DPMesh: Exploiting Diffusion Prior for Occluded Human Mesh Recovery

Yixuan Zhu,Ao Li,Yansong Tang,Wenliang Zhao,Jie Zhou,Jiwen Lu
2024-04-02
Abstract:The recovery of occluded human meshes presents challenges for current methods due to the difficulty in extracting effective image features under severe occlusion. In this paper, we introduce DPMesh, an innovative framework for occluded human mesh recovery that capitalizes on the profound diffusion prior about object structure and spatial relationships embedded in a pre-trained text-to-image diffusion model. Unlike previous methods reliant on conventional backbones for vanilla feature extraction, DPMesh seamlessly integrates the pre-trained denoising U-Net with potent knowledge as its image backbone and performs a single-step inference to provide occlusion-aware information. To enhance the perception capability for occluded poses, DPMesh incorporates well-designed guidance via condition injection, which produces effective controls from 2D observations for the denoising U-Net. Furthermore, we explore a dedicated noisy key-point reasoning approach to mitigate disturbances arising from occlusion and crowded scenarios. This strategy fully unleashes the perceptual capability of the diffusion prior, thereby enhancing accuracy.

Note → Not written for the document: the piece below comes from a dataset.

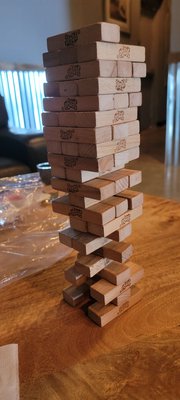 Find the location of a particular element. wall is located at coordinates (34, 30), (53, 6). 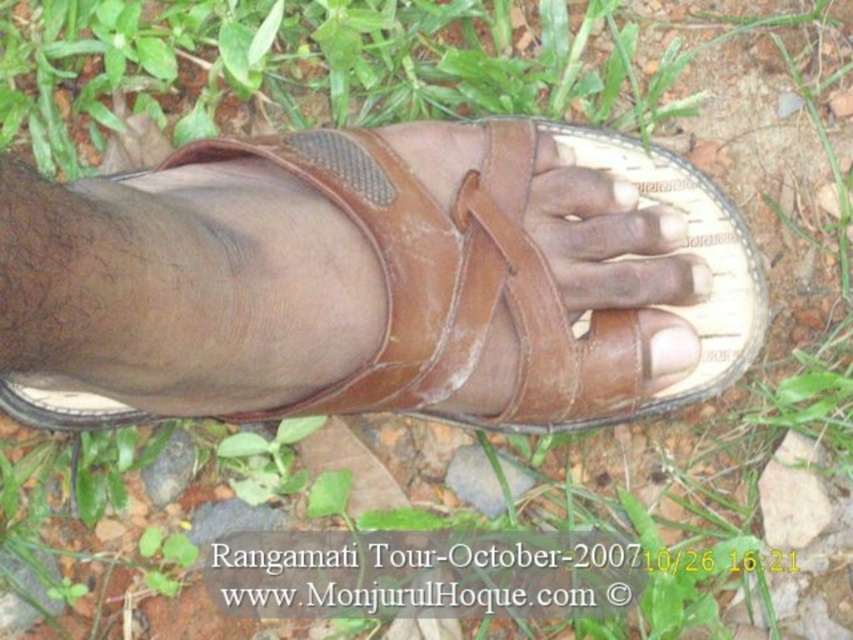 You are a fashion designer observing the brown leather sandal at center and the matte brown toe at center. Which object is higher in the image?

The brown leather sandal at center is taller than the matte brown toe at center.

You are standing in a garden and see the brown leather sandal at center and the matte brown toe at center. Which object is positioned to the left?

The brown leather sandal at center is positioned to the left of the matte brown toe at center. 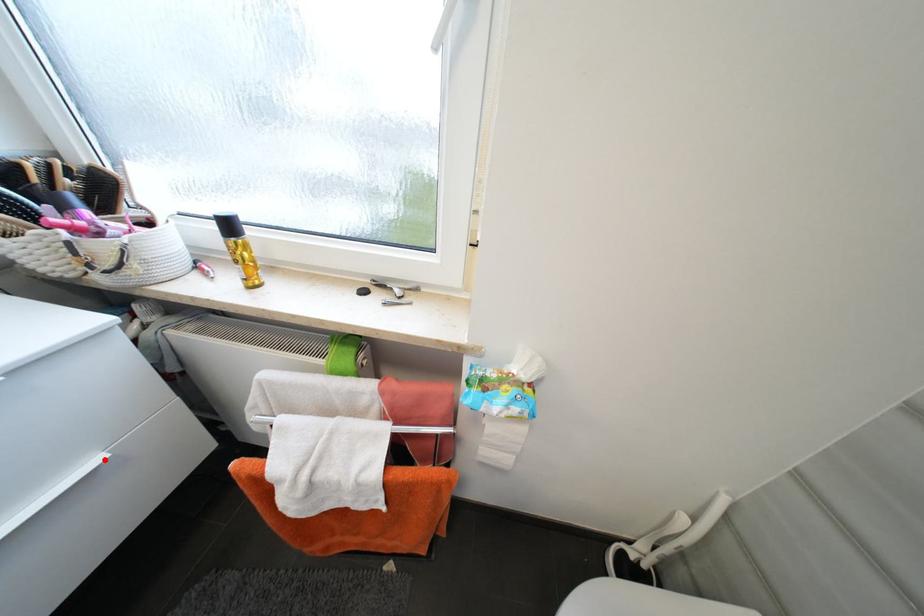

Extensive experiments affirm the efficacy of our framework, as we outperform state-of-the-art methods on both occlusion-specific and standard datasets. The persuasive results underscore its ability to achieve precise and robust 3D human mesh recovery, particularly in challenging scenarios involving occlusion and crowded scenes.
Computer Vision and Pattern Recognition
What problem does this paper attempt to address?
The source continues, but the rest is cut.